J'ai étudié: le malade imaginaire, le misanthrope, les fourberies de Sapin, (Molière) le cid, (Corneille) le lion (Kessel), les animaux dénaturés,  (Vercors) Phèdre, (Racine) ; la gloire de mon père (Pagnol) la cantatrice chauve,  (Ionesco)cinq semaines en ballon (Verne), l'avare, (Molière) Cinna , Horace (de Corneille) César Birotteau( Balzac), la peste (Camus) Au bonheur des dames (Zola), Tristan et Yseult  En général trois œuvres par an depuis la sixième, je dois encore en oublier. Parmi celles -ci Phèdre était  d'un rasoir j'ai passé un trimestre à me morfondre à étudier cette niaiserie! Mis à part cela j'étais plutôt une boulimique de lectures, ce que nous étudions était la surface neigeuse de la partie émergée de l'iceberg, je trouvais que ma culture  écolière était bien trop lacunaire, j'ai pris les choses en mains et suis allée toute seule chercher ce qui m'intéressait dans les bibliothèques: bibliothèque du collège, bibliothèque du centre culturel musical et bibliothèque de quartier de l'OCB, bibliothèques des écoles où j'ai enseigné,  bibliothèques municipales, bibliothèque universitaire (BU)...

 

il y a 21 minutes, Crève a dit :

Je pense comme vous, il ne sert à rien de forcer aux forceps les élèves à lire les classiques, l'apprentissage de la littérature devrait se faire par goût : on lit ce qui nous fait envie, puis on se trouve des affinités, un goût pour tel auteur-rice, et comme on veut en savoir plus, on lit les influences de cet auteur-rice.

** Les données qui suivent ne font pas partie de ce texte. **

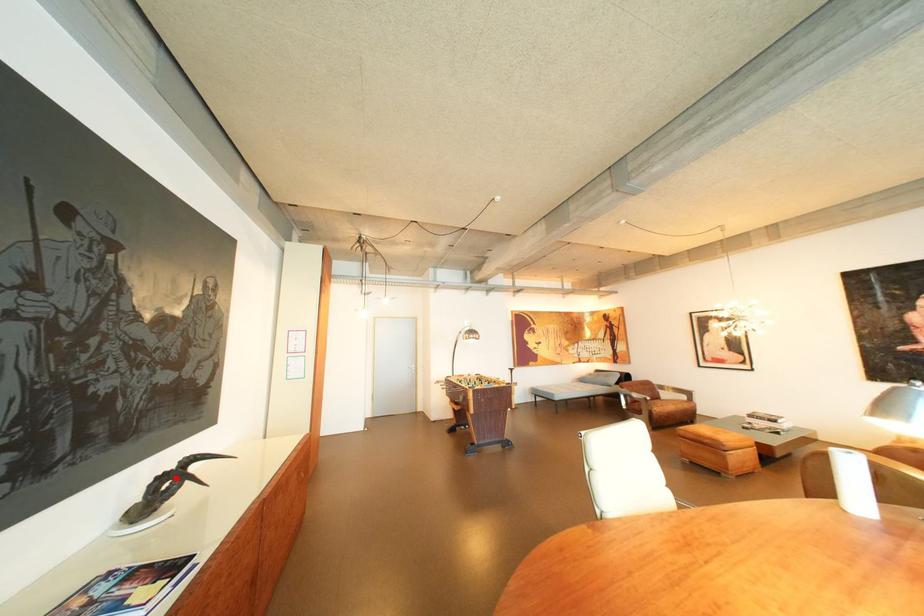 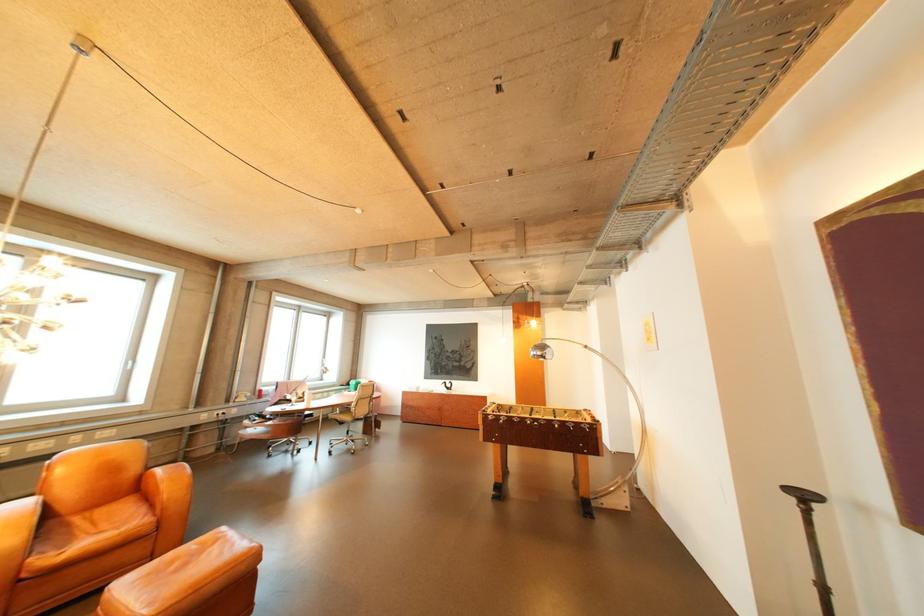 Question: I am providing you with two images of the same scene from different viewpoints. A red point is marked on the first image. Is the red point's position out of view in image 2?

Choices:
 (A) Yes
 (B) No

Answer: (A) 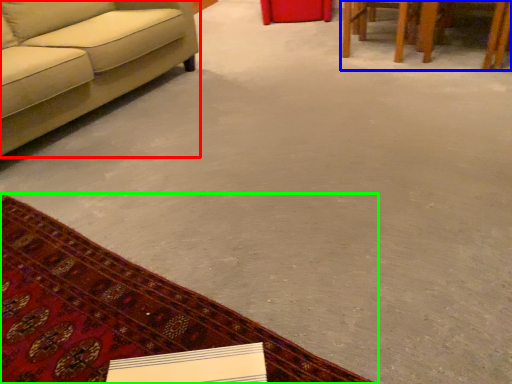 Question: Which object is the farthest from studio couch (highlighted by a red box)? Choose among these: table (highlighted by a blue box) or mat (highlighted by a green box).

Choices:
 (A) table
 (B) mat

Answer: (A) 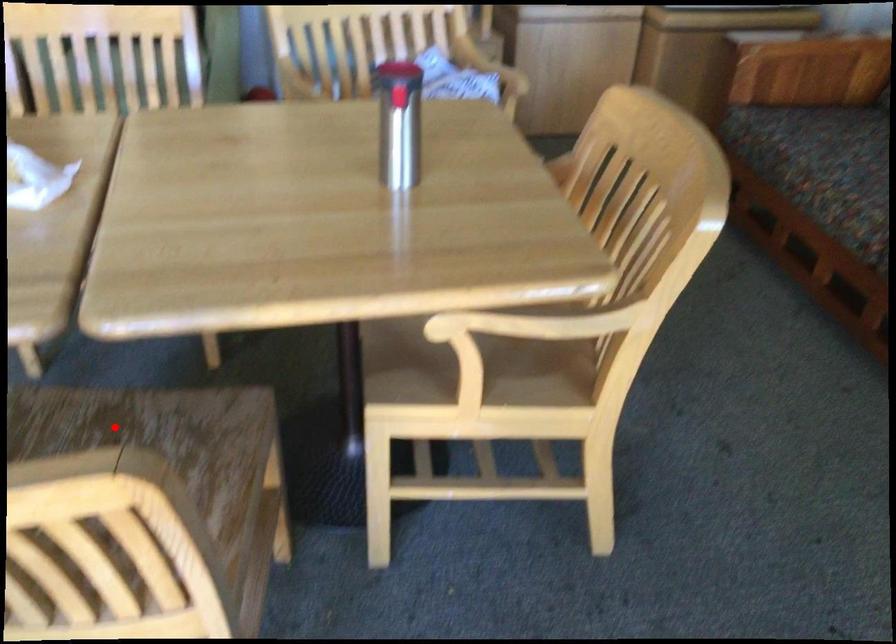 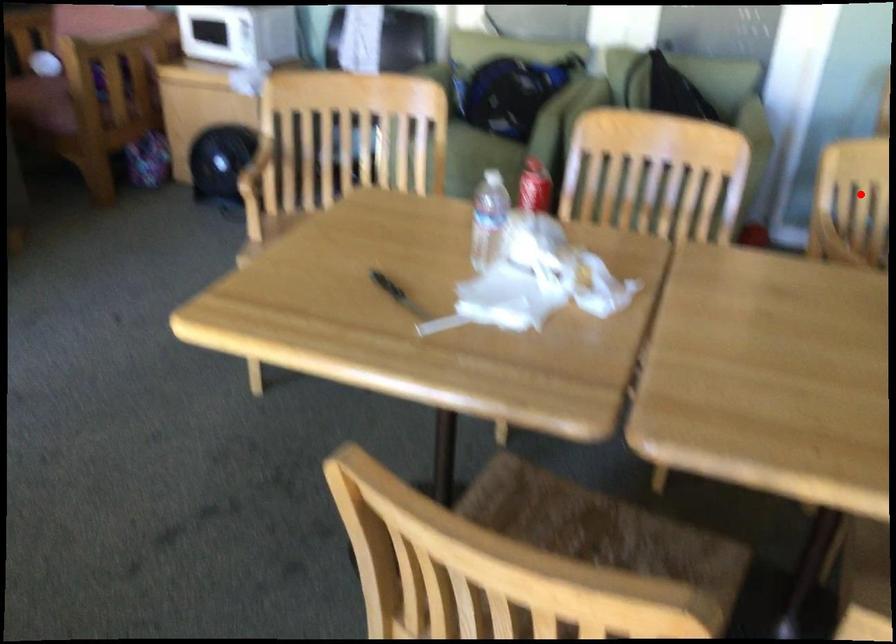 I am providing you with two images of the same scene from different viewpoints. A red point is marked on the first image and another point is marked on the second image. Does the point marked in image1 correspond to the same location as the one in image2?

No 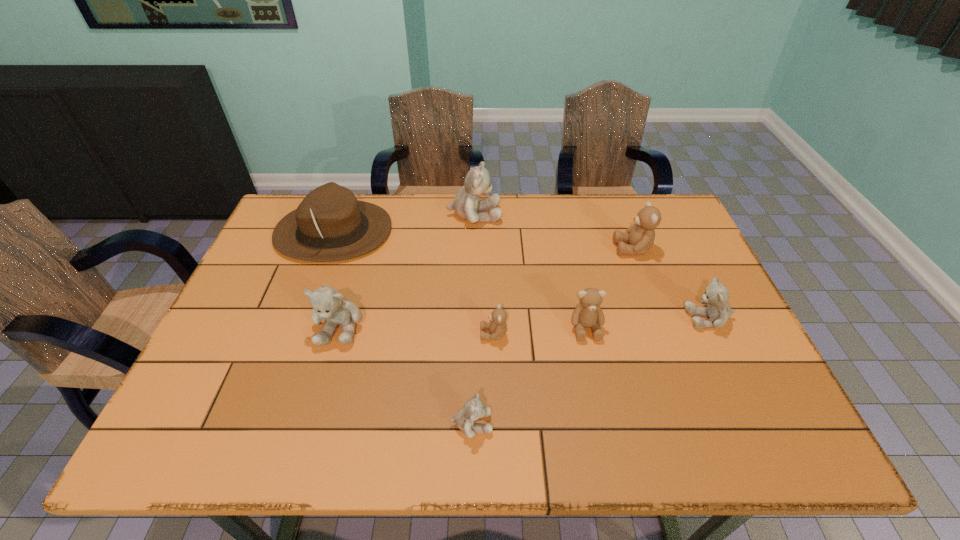 Identify the location of free space between the leftmost teddy bear and the rightmost object. Image resolution: width=960 pixels, height=540 pixels. (524, 322).

The image size is (960, 540). I want to click on free area in between the third object from right to left and the rightmost teddy bear, so click(647, 323).

This screenshot has height=540, width=960. In order to click on free space between the fedora and the second biggest brown teddy bear in this screenshot , I will do `click(460, 280)`.

Identify the location of vacant area that lies between the nearest gray teddy bear and the leftmost brown teddy bear. The image size is (960, 540). (482, 379).

Locate an element on the screen. free space that is in between the leftmost brown teddy bear and the biggest gray teddy bear is located at coordinates (484, 274).

The height and width of the screenshot is (540, 960). What are the coordinates of `free space between the sixth teddy bear from left to right and the leftmost teddy bear` in the screenshot? It's located at (486, 287).

Identify which object is located as the sixth nearest to the fedora. Please provide its 2D coordinates. Your answer should be formatted as a tuple, i.e. [(x, y)], where the tuple contains the x and y coordinates of a point satisfying the conditions above.

[(640, 236)]

The image size is (960, 540). I want to click on object that is the fourth closest to the fedora, so click(x=473, y=409).

Identify which teddy bear is the second nearest to the sixth teddy bear from left to right. Please provide its 2D coordinates. Your answer should be formatted as a tuple, i.e. [(x, y)], where the tuple contains the x and y coordinates of a point satisfying the conditions above.

[(588, 314)]

Identify which teddy bear is the fifth nearest to the leftmost gray teddy bear. Please provide its 2D coordinates. Your answer should be formatted as a tuple, i.e. [(x, y)], where the tuple contains the x and y coordinates of a point satisfying the conditions above.

[(640, 236)] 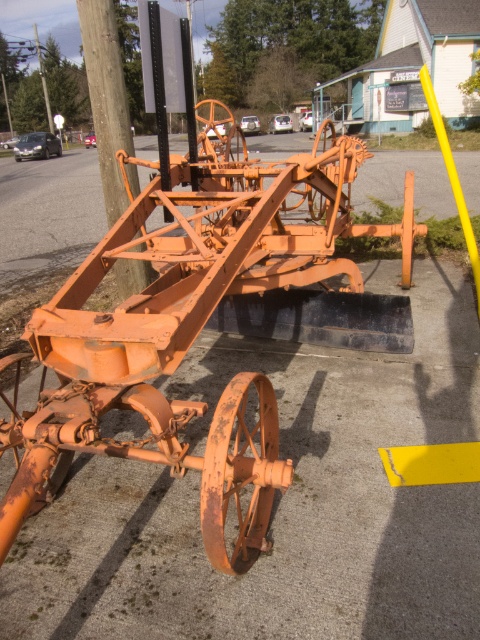 From the picture: You are a photographer trying to capture the rusty orange tractor at center and the brushed metal telegraph pole at upper left in the same frame. Based on their positions, which object would appear closer to the camera in your photo?

The rusty orange tractor at center appears closer to the camera because it is positioned in front of the brushed metal telegraph pole at upper left. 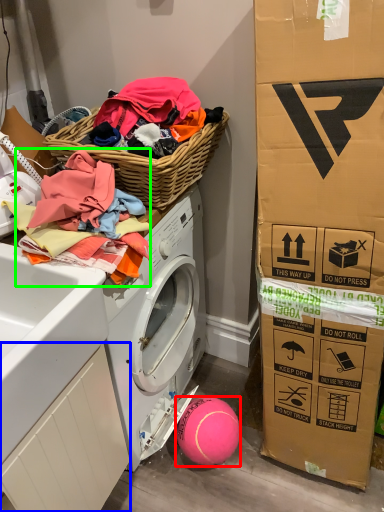 Question: Which object is the farthest from ball (highlighted by a red box)? Choose among these: drawer (highlighted by a blue box) or clothing (highlighted by a green box).

Choices:
 (A) drawer
 (B) clothing

Answer: (B) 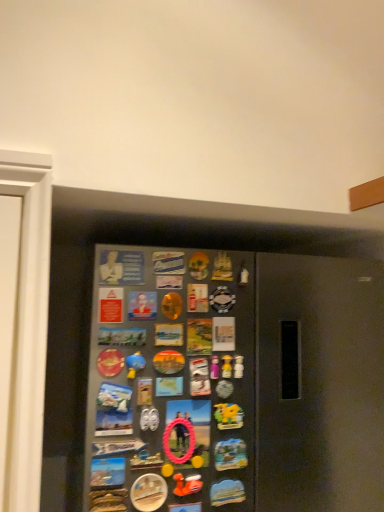 Measure the distance between point (145, 507) and camera.

Point (145, 507) is 36.42 inches from camera.

This screenshot has height=512, width=384. I want to click on metallic button at center, acting as the 2th button starting from the top, so click(x=142, y=305).

This screenshot has height=512, width=384. In order to click on pink rubber ring at center, marked as the 3th button in a top-to-bottom arrangement in this screenshot , I will do `click(188, 430)`.

Measure the distance between point (x=229, y=376) and camera.

Point (x=229, y=376) and camera are 1.01 meters apart.

Describe the element at coordinates (152, 244) in the screenshot. I see `metallic gray fridge at center` at that location.

Measure the distance between matte plastic magnet at center, which appears as the 4th button when viewed from the top, and camera.

98.10 centimeters.

The width and height of the screenshot is (384, 512). I want to click on metallic silver button at lower center, which ranks as the 1th button in bottom-to-top order, so pos(148,492).

From the image's perspective, is metallic button at center, the 5th button when ordered from bottom to top, located above or below rubber duck at center?

metallic button at center, the 5th button when ordered from bottom to top, is situated higher than rubber duck at center in the image.

Which object is closer to the camera taking this photo, metallic button at center, the 5th button when ordered from bottom to top, or rubber duck at center?

metallic button at center, the 5th button when ordered from bottom to top, is in front.

Could you tell me if metallic button at center, the 5th button when ordered from bottom to top, is facing rubber duck at center?

No, metallic button at center, the 5th button when ordered from bottom to top, does not turn towards rubber duck at center.

Would you say metallic button at center, acting as the 2th button starting from the top, is outside rubber duck at center?

metallic button at center, acting as the 2th button starting from the top, is positioned outside rubber duck at center.

Do you think metallic button at center, the 5th button when ordered from bottom to top, is within matte plastic magnet at center, which appears as the 4th button when viewed from the top, or outside of it?

metallic button at center, the 5th button when ordered from bottom to top, lies outside matte plastic magnet at center, which appears as the 4th button when viewed from the top.

Consider the image. Can you confirm if metallic button at center, the 5th button when ordered from bottom to top, is smaller than matte plastic magnet at center, which appears as the 4th button when viewed from the top?

Indeed, metallic button at center, the 5th button when ordered from bottom to top, has a smaller size compared to matte plastic magnet at center, which appears as the 4th button when viewed from the top.

From the image's perspective, would you say metallic button at center, acting as the 2th button starting from the top, is positioned over matte plastic magnet at center, which is the third button from bottom to top?

Yes, from the image's perspective, metallic button at center, acting as the 2th button starting from the top, is above matte plastic magnet at center, which is the third button from bottom to top.

Is metallic button at center, acting as the 2th button starting from the top, far from matte plastic magnet at center, which is the third button from bottom to top?

They are positioned close to each other.

Which is closer to the camera, (92,477) or (196,403)?

Point (92,477) is closer to the camera than point (196,403).

Considering the sizes of objects metallic blue magnet at lower left, which ranks as the second button in bottom-to-top order, and pink rubber ring at center, positioned as the 4th button in bottom-to-top order, in the image provided, who is wider, metallic blue magnet at lower left, which ranks as the second button in bottom-to-top order, or pink rubber ring at center, positioned as the 4th button in bottom-to-top order,?

metallic blue magnet at lower left, which ranks as the second button in bottom-to-top order, is wider.

From the image's perspective, between metallic blue magnet at lower left, which ranks as the second button in bottom-to-top order, and pink rubber ring at center, positioned as the 4th button in bottom-to-top order, who is located below?

From the image's view, metallic blue magnet at lower left, which ranks as the second button in bottom-to-top order, is below.

Could pink rubber ring at center, positioned as the 4th button in bottom-to-top order, be considered to be inside metallic blue magnet at lower left, which ranks as the second button in bottom-to-top order?

No, pink rubber ring at center, positioned as the 4th button in bottom-to-top order, is not inside metallic blue magnet at lower left, which ranks as the second button in bottom-to-top order.

Would you say metallic blue magnet at lower left, which ranks as the second button in bottom-to-top order, is part of metallic gray fridge at center's contents?

Yes, metallic blue magnet at lower left, which ranks as the second button in bottom-to-top order, is a part of metallic gray fridge at center.

What's the angular difference between metallic gray fridge at center and metallic blue magnet at lower left, placed as the fifth button when sorted from top to bottom,'s facing directions?

There is a 7.35-degree angle between the facing directions of metallic gray fridge at center and metallic blue magnet at lower left, placed as the fifth button when sorted from top to bottom.

Considering the sizes of metallic gray fridge at center and metallic blue magnet at lower left, placed as the fifth button when sorted from top to bottom, in the image, is metallic gray fridge at center taller or shorter than metallic blue magnet at lower left, placed as the fifth button when sorted from top to bottom,?

Considering their sizes, metallic gray fridge at center has more height than metallic blue magnet at lower left, placed as the fifth button when sorted from top to bottom.

Considering the sizes of objects metallic gray fridge at center and metallic blue magnet at lower left, placed as the fifth button when sorted from top to bottom, in the image provided, who is thinner, metallic gray fridge at center or metallic blue magnet at lower left, placed as the fifth button when sorted from top to bottom,?

metallic blue magnet at lower left, placed as the fifth button when sorted from top to bottom, is thinner.

Considering the relative positions of matte plastic bust at upper center, positioned as the 6th button in bottom-to-top order, and rubber duck at lower center in the image provided, is matte plastic bust at upper center, positioned as the 6th button in bottom-to-top order, to the right of rubber duck at lower center from the viewer's perspective?

No, matte plastic bust at upper center, positioned as the 6th button in bottom-to-top order, is not to the right of rubber duck at lower center.

Does point (143, 265) lie in front of point (177, 494)?

That is False.

Looking at this image, considering the sizes of matte plastic bust at upper center, positioned as the 6th button in bottom-to-top order, and rubber duck at lower center in the image, is matte plastic bust at upper center, positioned as the 6th button in bottom-to-top order, wider or thinner than rubber duck at lower center?

matte plastic bust at upper center, positioned as the 6th button in bottom-to-top order, is thinner than rubber duck at lower center.

Looking at this image, between matte plastic bust at upper center, positioned as the 6th button in bottom-to-top order, and rubber duck at lower center, which one has less height?

rubber duck at lower center is shorter.

Can rubber duck at lower center be found inside metallic blue magnet at lower left, which ranks as the second button in bottom-to-top order?

That's incorrect, rubber duck at lower center is not inside metallic blue magnet at lower left, which ranks as the second button in bottom-to-top order.

Image resolution: width=384 pixels, height=512 pixels. Find the location of `the 5th button to the left of the rubber duck at lower center, counting from the anchor's position`. the 5th button to the left of the rubber duck at lower center, counting from the anchor's position is located at coordinates (107, 472).

Which is behind, point (111, 485) or point (182, 487)?

The point (182, 487) is behind.

Does pink rubber ring at center, positioned as the 4th button in bottom-to-top order, have a greater width compared to metallic button at center, acting as the 2th button starting from the top?

No.

Which of these two, pink rubber ring at center, marked as the 3th button in a top-to-bottom arrangement, or metallic button at center, the 5th button when ordered from bottom to top, is smaller?

metallic button at center, the 5th button when ordered from bottom to top, is smaller.

From the image's perspective, is pink rubber ring at center, marked as the 3th button in a top-to-bottom arrangement, located above or below metallic button at center, the 5th button when ordered from bottom to top?

From the image's perspective, pink rubber ring at center, marked as the 3th button in a top-to-bottom arrangement, appears below metallic button at center, the 5th button when ordered from bottom to top.

The image size is (384, 512). What are the coordinates of `toy behind the metallic button at center, the 5th button when ordered from bottom to top` in the screenshot? It's located at (227, 366).

Image resolution: width=384 pixels, height=512 pixels. I want to click on the 3rd button to the right of the metallic button at center, acting as the 2th button starting from the top, starting your count from the anchor, so click(x=230, y=455).

Looking at the image, which one is located further to matte plastic bust at upper center, marked as the 1th button in a top-to-bottom arrangement, rubber duck at center or metallic silver button at lower center, which ranks as the 1th button in bottom-to-top order?

metallic silver button at lower center, which ranks as the 1th button in bottom-to-top order.

Looking at the image, which one is located further to pink rubber ring at center, marked as the 3th button in a top-to-bottom arrangement, matte plastic bust at upper center, marked as the 1th button in a top-to-bottom arrangement, or matte plastic magnet at center, which appears as the 4th button when viewed from the top?

matte plastic bust at upper center, marked as the 1th button in a top-to-bottom arrangement, is positioned further to the anchor pink rubber ring at center, marked as the 3th button in a top-to-bottom arrangement.

From the image, which object appears to be farther from pink rubber ring at center, marked as the 3th button in a top-to-bottom arrangement, metallic gray fridge at center or matte plastic magnet at center, which is the third button from bottom to top?

metallic gray fridge at center is positioned further to the anchor pink rubber ring at center, marked as the 3th button in a top-to-bottom arrangement.

Estimate the real-world distances between objects in this image. Which object is further from rubber duck at lower center, metallic silver button at lower center, which appears as the sixth button when viewed from the top, or matte plastic magnet at center, which appears as the 4th button when viewed from the top?

matte plastic magnet at center, which appears as the 4th button when viewed from the top, is further to rubber duck at lower center.

From the image, which object appears to be nearer to metallic gray fridge at center, metallic button at center, the 5th button when ordered from bottom to top, or rubber duck at lower center?

Based on the image, metallic button at center, the 5th button when ordered from bottom to top, appears to be nearer to metallic gray fridge at center.

Based on their spatial positions, is metallic silver button at lower center, which appears as the sixth button when viewed from the top, or pink rubber ring at center, marked as the 3th button in a top-to-bottom arrangement, closer to rubber duck at center?

pink rubber ring at center, marked as the 3th button in a top-to-bottom arrangement, is positioned closer to the anchor rubber duck at center.

Based on their spatial positions, is metallic gray fridge at center or matte plastic magnet at center, which appears as the 4th button when viewed from the top, further from matte plastic bust at upper center, marked as the 1th button in a top-to-bottom arrangement?

The object further to matte plastic bust at upper center, marked as the 1th button in a top-to-bottom arrangement, is metallic gray fridge at center.

Estimate the real-world distances between objects in this image. Which object is closer to metallic blue magnet at lower left, which ranks as the second button in bottom-to-top order, matte plastic bust at upper center, positioned as the 6th button in bottom-to-top order, or rubber duck at lower center?

Based on the image, rubber duck at lower center appears to be nearer to metallic blue magnet at lower left, which ranks as the second button in bottom-to-top order.

The width and height of the screenshot is (384, 512). In order to click on button between rubber duck at center and matte plastic magnet at center, which appears as the 4th button when viewed from the top, from top to bottom in this screenshot , I will do `click(188, 430)`.

Identify the location of art between metallic blue magnet at lower left, which ranks as the second button in bottom-to-top order, and rubber duck at center, in the horizontal direction. This screenshot has height=512, width=384. (187, 484).

Find the location of a particular element. The width and height of the screenshot is (384, 512). toy between metallic button at center, acting as the 2th button starting from the top, and rubber duck at lower center in the up-down direction is located at coordinates (227, 366).

Identify the location of art situated between metallic blue magnet at lower left, which ranks as the second button in bottom-to-top order, and matte plastic magnet at center, which appears as the 4th button when viewed from the top, from left to right. This screenshot has height=512, width=384. (187, 484). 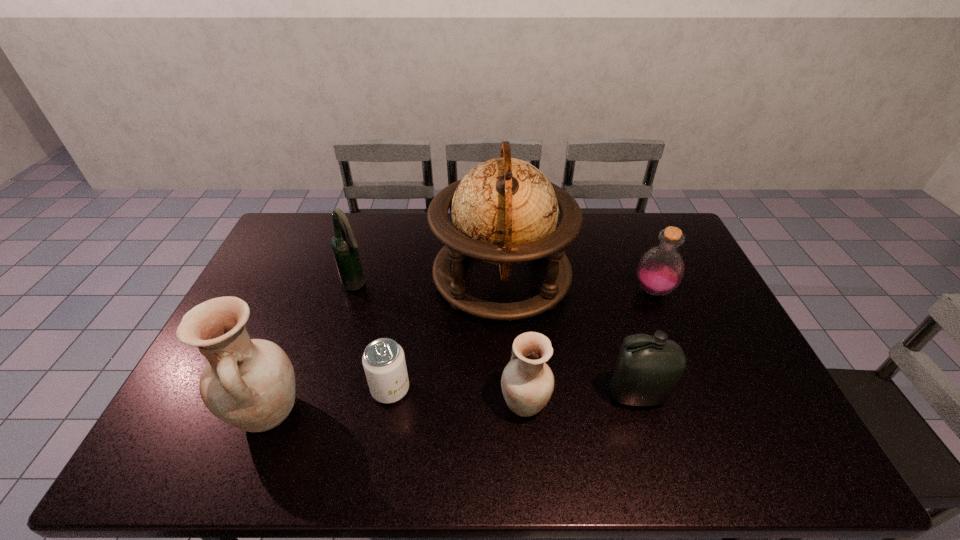 This screenshot has height=540, width=960. I want to click on the left pottery, so click(249, 384).

I want to click on the shorter pottery, so click(x=527, y=382).

Find the location of a particular element. the tallest object is located at coordinates (504, 211).

Where is `the third tallest object`? This screenshot has height=540, width=960. the third tallest object is located at coordinates [344, 247].

The width and height of the screenshot is (960, 540). Identify the location of the farther bottle. (660, 270).

Identify the location of the right bottle. This screenshot has height=540, width=960. click(660, 270).

Locate an element on the screen. The height and width of the screenshot is (540, 960). the second object from right to left is located at coordinates (648, 368).

You are a GUI agent. You are given a task and a screenshot of the screen. Output one action in this format:
    pyautogui.click(x=<x>, y=<y>)
    Task: Click on the nearer bottle
    This screenshot has width=960, height=540.
    Given the screenshot: What is the action you would take?
    pyautogui.click(x=648, y=368)

I want to click on soda can, so click(x=384, y=363).

Where is `the shortest object`? Image resolution: width=960 pixels, height=540 pixels. the shortest object is located at coordinates (384, 363). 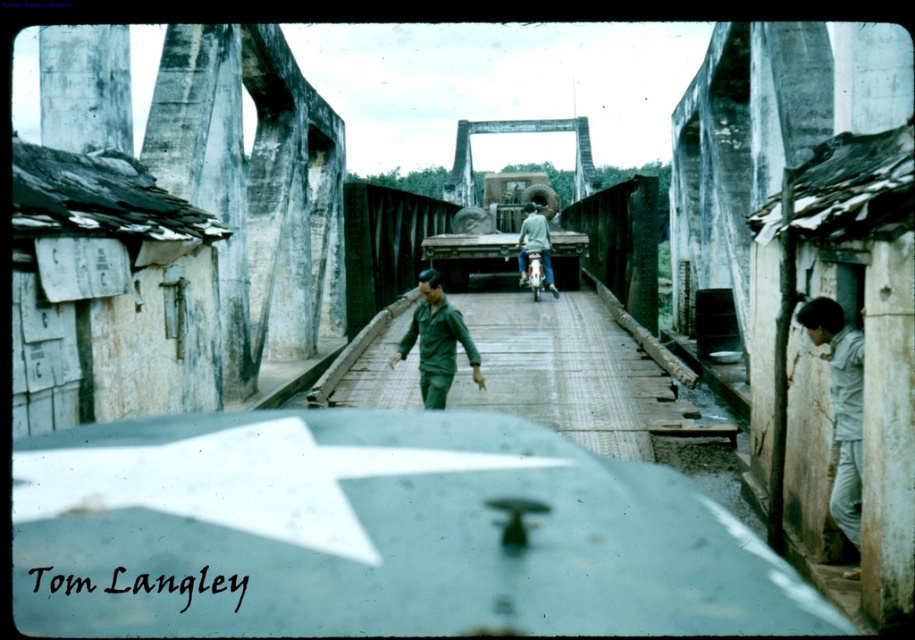 You are inside a military vehicle on the bridge and want to take a photo of two specific points. The first point is at coordinates point (816, 340) and the second is at point (450, 193). Which point will appear larger in your photo?

Point (816, 340) is closer to the camera than point (450, 193), so it will appear larger in the photo.

You are inside a military vehicle and see a person in the foreground. Where is the green fabric man at center located in relation to the vehicle?

The green fabric man at center is located at point (583,380), which is in the foreground relative to the vehicle.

Par exemple, j'ai aimé Werber beaucoup dans mes premières lectures ; et comme j'en étais accroc, j'ai cherché quelles étaient ses amours littéraires à lui : il a cité Asimov, Herbert et Dick. C'est ainsi que je me suis retrouvé à lire ces trois auteurs.

 

L'apprentissage littéraire devrait fonctionner par affinités, s'affranchir de tout préjugé : la S-F, la BD, les mangas, pourquoi pas ?

 

Personnellement, j'ai toujours du mal avec le théâtre, lire du théâtre.

Commence avec Shakespeare!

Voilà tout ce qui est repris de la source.